Reputation: 677
I have a json string as :
{"user_rating": {"rating_text": "Excellent", "rating_color": "3F7E00", "votes": "778", "aggregate_rating": "4.5"}}
I wish to create a DataFrame out of it with DataFrame columns as:
rating_text | rating_color | votes | aggregate_rating
When I code it as :
val pdf = json.select("user_rating")
I get only one column user_rating
I approached this most voted solution but still getting only user_rating
column : pdf.show()
Not sure how the Solution1 works exactly.
Unable to access columns by index as provided in Solution2. Getting NoSuchColumn
column error.
What is the best possible approach to extract keys(rating_text,rating_color,..)
and use as columns in a DataFrame?
Language I am using : Scala
Tried the below way to Iterate over each Row
in DataFrame and parse by getting columns:
val pdf = json.select("restaurants.restaurant.user_rating")
pdf.map{Rrowow => (row.getStruct(0).getString(0))}.show()
Getting below exception at map
function:
java.lang.ClassCastException: scala.collection.mutable.WrappedArray$ofRef cannot be cast to org.apache.spark.sql.Row
Upvotes: 3
Views: 8018
Reputation: 29237
Any level of nested data can be un nested and create flat data frame using this kind of approach.
Logic is as below
import org.apache.log4j.Logger
import org.apache.spark.sql.functions.{col, explode}
import org.apache.spark.sql.types.{ArrayType, StructType}
import org.apache.spark.sql.{DataFrame, SparkSession}
/** *
* expand_nested_column :
* @param json_data_df_temp
* @return [[DataFrame]]
*/
def expand_nested_column(json_data_df_temp: DataFrame): DataFrame = {
var json_data_df: DataFrame = json_data_df_temp
var select_clause_list = List.empty[String]
// Iterating each columns again to check if any next json data is exists
for (column_name <- json_data_df.schema.names) {
println("Outside isinstance loop: " + column_name)
// Checking column type is ArrayType
if (json_data_df.schema(column_name).dataType.isInstanceOf[ArrayType]) {
println("Inside isinstance loop: " + column_name)
//Extracting nested json columns/data using explode function
json_data_df = json_data_df.withColumn(column_name, explode(json_data_df(column_name)).alias(column_name))
select_clause_list :+= column_name
}
else if (json_data_df.schema(column_name).dataType.isInstanceOf[StructType]) {
println("Inside isinstance loop of StructType: " + column_name)

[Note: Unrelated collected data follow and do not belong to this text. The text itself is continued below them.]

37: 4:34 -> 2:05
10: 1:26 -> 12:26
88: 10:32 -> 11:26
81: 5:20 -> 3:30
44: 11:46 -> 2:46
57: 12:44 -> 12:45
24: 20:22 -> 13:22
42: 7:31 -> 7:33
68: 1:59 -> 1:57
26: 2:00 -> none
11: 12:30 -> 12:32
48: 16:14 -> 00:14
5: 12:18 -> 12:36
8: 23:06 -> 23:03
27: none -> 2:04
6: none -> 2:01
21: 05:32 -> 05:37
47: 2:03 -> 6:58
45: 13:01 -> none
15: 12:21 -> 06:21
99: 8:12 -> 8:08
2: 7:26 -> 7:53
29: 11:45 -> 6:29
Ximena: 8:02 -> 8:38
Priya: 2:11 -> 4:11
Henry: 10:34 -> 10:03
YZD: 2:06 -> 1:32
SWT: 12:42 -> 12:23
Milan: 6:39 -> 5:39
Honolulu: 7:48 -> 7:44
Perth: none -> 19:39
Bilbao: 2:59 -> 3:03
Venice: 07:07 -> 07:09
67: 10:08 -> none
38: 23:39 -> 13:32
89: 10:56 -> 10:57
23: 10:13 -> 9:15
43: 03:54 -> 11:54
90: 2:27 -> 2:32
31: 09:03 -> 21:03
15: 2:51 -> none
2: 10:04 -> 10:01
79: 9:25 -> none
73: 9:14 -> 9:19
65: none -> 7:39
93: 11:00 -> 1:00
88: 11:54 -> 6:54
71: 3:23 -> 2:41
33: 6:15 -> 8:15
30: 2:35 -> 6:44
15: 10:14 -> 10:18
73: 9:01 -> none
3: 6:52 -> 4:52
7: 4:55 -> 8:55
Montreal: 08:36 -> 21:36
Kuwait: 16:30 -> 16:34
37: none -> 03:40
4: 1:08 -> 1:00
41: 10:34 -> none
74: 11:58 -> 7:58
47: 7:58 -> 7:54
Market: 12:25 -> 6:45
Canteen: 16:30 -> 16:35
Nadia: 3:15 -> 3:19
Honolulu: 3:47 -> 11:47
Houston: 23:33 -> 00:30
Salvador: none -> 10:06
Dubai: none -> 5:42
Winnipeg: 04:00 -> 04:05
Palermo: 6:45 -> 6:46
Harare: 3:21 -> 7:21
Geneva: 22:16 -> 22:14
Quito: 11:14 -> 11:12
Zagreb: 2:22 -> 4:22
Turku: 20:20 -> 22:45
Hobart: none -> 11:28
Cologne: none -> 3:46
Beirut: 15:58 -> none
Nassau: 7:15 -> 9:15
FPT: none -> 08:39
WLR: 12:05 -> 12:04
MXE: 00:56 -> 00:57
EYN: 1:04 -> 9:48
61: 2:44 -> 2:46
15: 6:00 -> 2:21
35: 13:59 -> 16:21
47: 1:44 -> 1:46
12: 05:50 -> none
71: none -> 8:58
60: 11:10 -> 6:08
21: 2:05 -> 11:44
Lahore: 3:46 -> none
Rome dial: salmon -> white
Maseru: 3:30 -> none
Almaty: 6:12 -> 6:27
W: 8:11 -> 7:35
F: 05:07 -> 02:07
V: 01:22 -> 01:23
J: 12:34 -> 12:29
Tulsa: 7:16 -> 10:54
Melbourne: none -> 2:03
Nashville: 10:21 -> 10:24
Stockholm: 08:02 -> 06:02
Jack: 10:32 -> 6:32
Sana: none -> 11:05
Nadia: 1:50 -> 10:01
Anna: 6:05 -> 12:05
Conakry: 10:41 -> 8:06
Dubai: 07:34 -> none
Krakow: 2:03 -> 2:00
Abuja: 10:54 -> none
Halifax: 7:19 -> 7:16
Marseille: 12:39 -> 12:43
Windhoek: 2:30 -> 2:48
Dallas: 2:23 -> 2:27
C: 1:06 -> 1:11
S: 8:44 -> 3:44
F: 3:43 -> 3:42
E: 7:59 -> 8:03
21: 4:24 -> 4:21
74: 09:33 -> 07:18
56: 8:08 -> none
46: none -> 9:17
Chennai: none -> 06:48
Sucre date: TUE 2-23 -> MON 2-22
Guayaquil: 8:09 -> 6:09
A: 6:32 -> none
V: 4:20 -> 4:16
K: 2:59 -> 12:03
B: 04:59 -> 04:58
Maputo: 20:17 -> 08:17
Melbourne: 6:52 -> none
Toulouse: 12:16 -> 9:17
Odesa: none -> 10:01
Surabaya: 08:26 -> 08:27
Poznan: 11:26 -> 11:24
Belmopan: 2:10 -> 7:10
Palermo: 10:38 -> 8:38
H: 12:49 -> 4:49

for (field <- json_data_df.schema(column_name).dataType.asInstanceOf[StructType].fields) {
select_clause_list :+= column_name + "." + field.name
}
}
else {
select_clause_list :+= column_name
}
}
val columnNames = select_clause_list.map(name => col(name).alias(name.replace('.', '_')))
// Selecting columns using select_clause_list from dataframe: json_data_df
json_data_df.select(columnNames: _*)
}
var json_data_df = spark.read.json(
"{\"user_rating\": {\"rating_text\": \"Excellent\", \"rating_color\": \"3F7E00\", \"votes\": \"778\", \"aggregate_rating\": \"4.5\"}}".lines.toList.toDS()
)
json_data_df.show(10, false)
json_data_df.printSchema()
// Process the Nested Structure
var nested_column_count = 1
// Run the while loop until the nested_column_count is zero(0)
while (nested_column_count != 0) {
println("Printing nested_column_count: " + nested_column_count)
var nested_column_count_temp = 0
// Iterating each columns again to check if any next json data is exists
for (column_name <- json_data_df.schema.names) {
print("Iterating DataFrame Columns: " + column_name)
// Checking column type is ArrayType
if (json_data_df.schema(column_name).dataType.isInstanceOf[ArrayType]
|| json_data_df.schema(column_name).dataType.isInstanceOf[StructType]) {
nested_column_count_temp += 1
}
}
if (nested_column_count_temp != 0) {
json_data_df = expand_nested_column(json_data_df)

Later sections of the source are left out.